CHEM :: Kernel :: Util :: FeatureDictReader :: Class FeatureDictReader

Class FeatureDictReader

object --+    
         |    
      dict --+
             |
            FeatureDictReader

Utility class to dencode data feature vectors (represented as index:count lines in a text file) into a string:count feature dictionary objects. These were probably encoded in the first place with the matching "FeatureDictWriter" class. The basic strategy is to just back-translate the index numbers into the actual string representation features. This class (which extends the dict class) stores the index:feature mappings for subsequent access (note that this is the inverse of the FeatureDictWriter's feature:index mappings).

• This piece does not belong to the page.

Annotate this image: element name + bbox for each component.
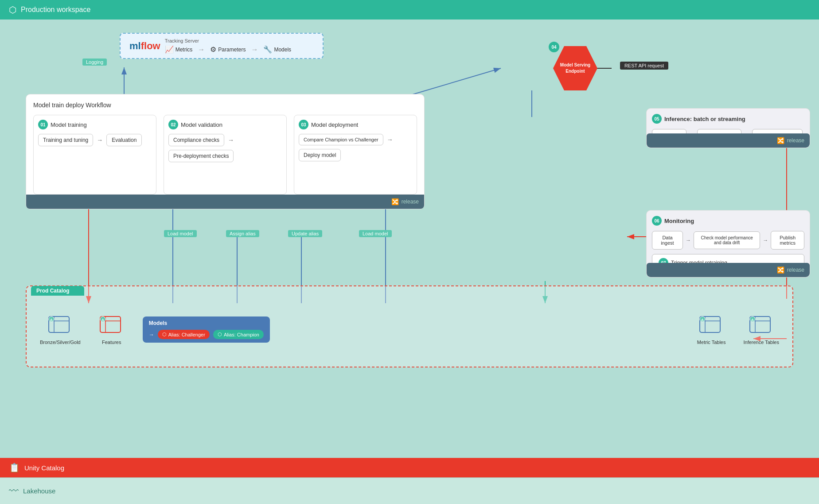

Note that this current implementation assumes the features are represented as simple text strings. If you want a more sophisticated object representation, you'll have to add your own layer above that can encode / decode the features into strings for storage in the plain text files.

Example Usage: (Note this may have problems as a doctest since the feature:index mapping order is arbitrary based on the "random" traversal of feature keys through the feature dictionaries.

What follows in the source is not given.